Data items

***

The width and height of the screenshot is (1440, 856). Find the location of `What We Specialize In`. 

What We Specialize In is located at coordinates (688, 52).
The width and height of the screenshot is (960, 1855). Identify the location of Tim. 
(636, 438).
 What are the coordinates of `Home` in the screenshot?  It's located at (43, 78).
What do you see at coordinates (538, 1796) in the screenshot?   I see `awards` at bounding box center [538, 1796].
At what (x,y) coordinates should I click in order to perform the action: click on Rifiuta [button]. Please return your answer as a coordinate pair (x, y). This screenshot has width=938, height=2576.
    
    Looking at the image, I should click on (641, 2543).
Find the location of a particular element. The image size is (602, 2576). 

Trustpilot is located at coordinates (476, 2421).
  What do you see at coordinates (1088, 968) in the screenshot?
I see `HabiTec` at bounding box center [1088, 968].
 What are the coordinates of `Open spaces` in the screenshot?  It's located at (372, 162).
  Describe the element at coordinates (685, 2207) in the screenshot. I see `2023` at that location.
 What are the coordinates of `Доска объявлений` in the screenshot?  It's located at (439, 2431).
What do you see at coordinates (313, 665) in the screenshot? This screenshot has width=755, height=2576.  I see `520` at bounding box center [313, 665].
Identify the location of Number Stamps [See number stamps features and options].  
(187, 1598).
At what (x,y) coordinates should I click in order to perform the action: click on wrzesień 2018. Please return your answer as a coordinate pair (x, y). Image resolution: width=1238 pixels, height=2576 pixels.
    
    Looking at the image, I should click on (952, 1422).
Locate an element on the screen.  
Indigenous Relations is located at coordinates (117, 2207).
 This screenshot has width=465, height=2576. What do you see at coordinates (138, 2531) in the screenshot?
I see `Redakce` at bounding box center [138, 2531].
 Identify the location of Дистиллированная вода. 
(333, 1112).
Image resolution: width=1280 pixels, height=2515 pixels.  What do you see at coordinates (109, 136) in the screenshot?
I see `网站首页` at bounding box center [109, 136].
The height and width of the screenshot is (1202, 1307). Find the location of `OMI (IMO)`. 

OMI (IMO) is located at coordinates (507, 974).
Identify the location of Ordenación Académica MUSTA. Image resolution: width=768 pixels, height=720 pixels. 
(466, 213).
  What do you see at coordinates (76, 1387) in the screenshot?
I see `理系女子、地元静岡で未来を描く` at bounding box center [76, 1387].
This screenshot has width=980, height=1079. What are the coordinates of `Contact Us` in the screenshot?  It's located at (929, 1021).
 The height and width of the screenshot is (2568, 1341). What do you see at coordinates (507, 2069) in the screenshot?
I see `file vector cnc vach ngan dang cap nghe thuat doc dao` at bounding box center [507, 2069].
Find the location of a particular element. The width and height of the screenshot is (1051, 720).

***

- [Task requirements]:
Set out the records again, exactly as they appear above.

- [Your response]:
The width and height of the screenshot is (1440, 856). Find the location of `What We Specialize In`. 

What We Specialize In is located at coordinates (688, 52).
The width and height of the screenshot is (960, 1855). Identify the location of Tim. 
(636, 438).
 What are the coordinates of `Home` in the screenshot?  It's located at (43, 78).
What do you see at coordinates (538, 1796) in the screenshot?   I see `awards` at bounding box center [538, 1796].
At what (x,y) coordinates should I click in order to perform the action: click on Rifiuta [button]. Please return your answer as a coordinate pair (x, y). This screenshot has width=938, height=2576.
    
    Looking at the image, I should click on (641, 2543).
Find the location of a particular element. The image size is (602, 2576). 

Trustpilot is located at coordinates (476, 2421).
  What do you see at coordinates (1088, 968) in the screenshot?
I see `HabiTec` at bounding box center [1088, 968].
 What are the coordinates of `Open spaces` in the screenshot?  It's located at (372, 162).
  Describe the element at coordinates (685, 2207) in the screenshot. I see `2023` at that location.
 What are the coordinates of `Доска объявлений` in the screenshot?  It's located at (439, 2431).
What do you see at coordinates (313, 665) in the screenshot? This screenshot has width=755, height=2576.  I see `520` at bounding box center [313, 665].
Identify the location of Number Stamps [See number stamps features and options].  
(187, 1598).
At what (x,y) coordinates should I click in order to perform the action: click on wrzesień 2018. Please return your answer as a coordinate pair (x, y). Image resolution: width=1238 pixels, height=2576 pixels.
    
    Looking at the image, I should click on (952, 1422).
Locate an element on the screen.  
Indigenous Relations is located at coordinates (117, 2207).
 This screenshot has width=465, height=2576. What do you see at coordinates (138, 2531) in the screenshot?
I see `Redakce` at bounding box center [138, 2531].
 Identify the location of Дистиллированная вода. 
(333, 1112).
Image resolution: width=1280 pixels, height=2515 pixels.  What do you see at coordinates (109, 136) in the screenshot?
I see `网站首页` at bounding box center [109, 136].
The height and width of the screenshot is (1202, 1307). Find the location of `OMI (IMO)`. 

OMI (IMO) is located at coordinates (507, 974).
Identify the location of Ordenación Académica MUSTA. Image resolution: width=768 pixels, height=720 pixels. 
(466, 213).
  What do you see at coordinates (76, 1387) in the screenshot?
I see `理系女子、地元静岡で未来を描く` at bounding box center [76, 1387].
This screenshot has width=980, height=1079. What are the coordinates of `Contact Us` in the screenshot?  It's located at (929, 1021).
 The height and width of the screenshot is (2568, 1341). What do you see at coordinates (507, 2069) in the screenshot?
I see `file vector cnc vach ngan dang cap nghe thuat doc dao` at bounding box center [507, 2069].
Find the location of a particular element. The width and height of the screenshot is (1051, 720).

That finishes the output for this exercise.